Then it was fulfilled what had been spoken through the prophet Jeremiah: ‘A voice was heard in Ramah, wailing and loud lamentation, Rachel weeping for her children; she refused to be consoled, because they are no more.’
And I hate that part of the story and will never understand it, and don’t have a whole lot to say about it, except to notice both that God’s love doesn’t keep madness from happening but suffers it with us, coming as a homeless, transient peasant child, whose identity is revealed to nameless sheep-herders and pagan foreigners and NOT to the powers that be, no matter how loudly they rattle their sabers and fiercely they demand to be in on the secret, and also that as sweeping and awful as Herod’s act of terrible evil was, it seemed not to make a dent whatsoever in the God-with-us project. And while Herod himself is long dead and gone, love endures forever, profoundly and mightily, and every single day God-with-us is with us, transforming our shared life, bringing belonging and hope, redemptive kindness and healing care, and continuing to break through the darkness with light, every moment of every day.
After Herod’s death the little family finally journeys to Galilee, where they settle down at home amid grandparents and lifelong neighbors, to raise their first-grader in Nazareth, where he will run through the same streets, swim in the same streams, sit in the same school and participate in the same synagogue they did, in the tiny familiar world that had cradled and shaped them before their lives were ripped open by the light of the world.
How was little Jesus shaped by those early wanderings, I wonder?
What did he absorb from the Magi and the Egyptians, from the journeys and the dreams, and then from those who shaped his sense of home? How did Epiphany bend his path?

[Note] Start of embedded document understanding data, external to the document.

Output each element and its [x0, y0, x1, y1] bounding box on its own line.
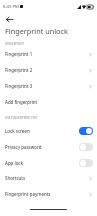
button[interactable]: Privacy password: [0, 143, 97, 159]
button[interactable]: Back: [3, 13, 15, 25]
button[interactable]: Fingerprint 3: [0, 83, 97, 99]
staticText: FINGERPRINT: [5, 42, 25, 46]
staticText: Fingerprint unlock: [5, 26, 68, 36]
staticText: Add fingerprint: [5, 99, 38, 105]
staticText: USE FINGERPRINT FOR: [5, 116, 38, 120]
staticText: Fingerprint 3: [5, 83, 33, 89]
staticText: Privacy password: [5, 144, 42, 150]
staticText: Shortcuts: [5, 175, 26, 181]
staticText: App lock: [5, 160, 23, 166]
staticText: Fingerprint payments: [5, 191, 51, 197]
button[interactable]: Shortcuts: [0, 175, 97, 191]
button[interactable]: Fingerprint payments: [0, 191, 97, 207]
button[interactable]: App lock: [0, 159, 97, 175]
button[interactable]: Fingerprint 1: [0, 51, 97, 67]
staticText: Lock screen: [5, 128, 30, 134]
staticText: Fingerprint 2: [5, 67, 33, 73]
staticText: Fingerprint 1: [5, 51, 33, 57]
button[interactable]: Fingerprint 2: [0, 67, 97, 83]
button[interactable]: Add fingerprint: [0, 99, 97, 115]
staticText: 6:43 PM: [3, 4, 19, 10]
button[interactable]: Lock screen: [0, 127, 97, 143]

And what about those Magi? The journeyers, soul friends and miracle sharers who brought epiphany onto the scene as much as they received it themselves? What became of their lives after their encounter with the light of the world? How were they drawn into a lifetime of attunement to epiphany?
Epiphany keeps going, friends. The light of the world shimmers in our very own lives. And nobody gets to own this story – this story holds us all. It can’t be domesticated. What God is doing is always bigger, always more, always beyond us, and also right here next to us, in the minutia of our very ordinary lives. It pierces the darkness, the horrors, the loneliness, the wandering. It shares the awkward and unknown, the familiar and the comforting, the strange and the new, the death and the life, drawing us out into worlds we can’t imagine, bringing us home by roads we can’t foresee.
Today we get star words. They are not magic. But they are a chance to lift our heads and look beyond ourselves with hearts open to however Christ might encounter us, attentive to wherever God might lead us this year. God is with us, transforming the world.
So, arise, shine, beloved, your light has come.